= 1960s in Rhodesia =

| 1980s in Rhodesia |
| Other decades |
| 1940s | 1950s | 1960s | 1970s | 1980s |

During the 1960s, many independence movements emerged in countries near Rhodesia, which had significant effects on political affairs and social conditions within Rhodesia.

==1960 to 1964==
Iain Peter Butchart, a cricketer, was born in Bulawayo on 9 May 1960. Broadcasting of television started in November. The Zimbabwe African People's Union (ZAPU) was formed in 1961 with Joshua Nkomo as leader. The Rhodesian Front won the general elections of 1962 on 14 December. Winston Field then became the Prime Minister of Rhodesia. The Zimbabwe African National Union (ZANU) was formed in 1963 with Robert Mugabe as Secretary. The Federation of Rhodesia and Nyasaland was dissolved on 31 December 1963 as Zambia and Malawi moved towards independence. The government placed Joshua Nkomo, leader and founder of the Zimbabwe African Peoples Union, under restriction on 16 April 1964. Northern Rhodesia gained its independence and Southern Rhodesia became the colony of Rhodesia on 24 October.

==1965==
Ian Smith unilaterally declared the independence (UDI) of Rhodesia from the United Kingdom on 11 November 1965. The Rhodesian government then established a new constitution.
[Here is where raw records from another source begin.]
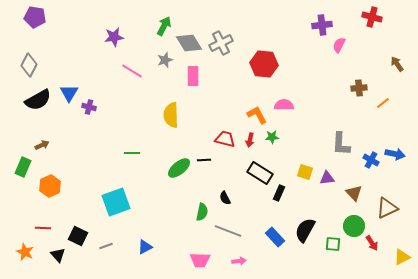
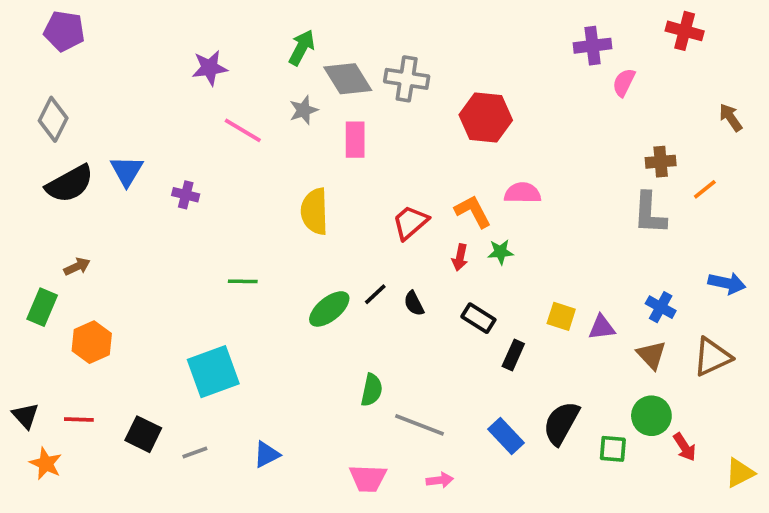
gray cross: (221, 43) -> (407, 79), turned 35
purple cross: (89, 107) -> (186, 195), moved
red trapezoid: (225, 139) -> (410, 222), moved, turned -55
gray L-shape: (341, 144) -> (650, 213), moved
black line: (204, 160) -> (375, 294), turned -40
blue cross: (371, 160) -> (661, 307), moved
black rectangle: (260, 173) -> (478, 318), size x0.7
black semicircle: (225, 198) -> (414, 303), moved
brown triangle: (387, 208) -> (712, 357), moved
black triangle: (58, 255) -> (26, 416), moved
Harold Wilson, the British Prime Minister, declared the UDI illegal and an act of rebellion on 12 November. The United Nations Security Council declared the UDI illegal on 19 November, calling on Britain to end the rebellion. The British government suspended the Governor and Directors of Reserve Bank of Rhodesia and froze Rhodesian reserves in Britain on 3 December. Britain imposed total economic sanctions against Rhodesia on 12 December. Harold Wilson appealed to the United Nations for support to end the Rhodesian rebellion on 16 December. The British government declared an oil embargo against Rhodesia on 17 December.

==1966 to 1967==
The United Nations Security Council agreed that the United Kingdom should use force to prevent oil from reaching Rhodesia via Beira, Mozambique on 10 April 1966. Ian Smith, the Rhodesian Prime Minister, and Harold Wilson, the British Prime Minister, met on 2 December 1966 on HMS Tiger to discuss the possibility of a settlement. The United Nations voted for selected mandatory sanctions, including oil, against Rhodesia on 16 December. Zimbabwe African People's Union and the South African African National Congress formed an alliance in January 1967 for armed struggle against Rhodesia and South Africa. Cuthbert Alport, Baron Alport and former High Commissioner to Central African Federation, visited Rhodesia on 14 June to discover whether the stalemate could be broken.

==1968 to 1969==
In 1968 the YMCA opened and the Gonarezhou National Park was declared. The United Nations Security Council approved comprehensive mandatory sanctions against Rhodesia through Resolution 253 on 29 May. Ian Smith, the Rhodesian Prime Minister, and Harold Wilson, the British Prime Minister, met on HMS Fearless for talks from 10–13 October. George Thomson, the Secretary of State for Commonwealth Affairs and Maurice Foley, British Under-Secretary of State, visited Rhodesia for talks on 2 November. The talks ended in deadlock. George Thomson and Maurice Foley met with detained activists, Joshua Nkomo of the Zimbabwe African People's Union and Ndabaningi Sithole, founder of the Zimbabwe African National Union, on 7 November. Ebrahim Essop-Adam, a cricket player, was born in Salisbury on 16 November. The government held a referendum on a new Constitution and Republican status on 20 June 1969. Humphrey Gibbs resigned as Governor of Rhodesia on 24 June. The British Residual Mission in Salisbury, and Rhodesia House in London, both closed on 14 July.

==Births==
- 6 February 1966 - Shepherd Gundu Chengeta, politician (died 2023).
- 9 January 1967 - Gary Teichmann, rugby player.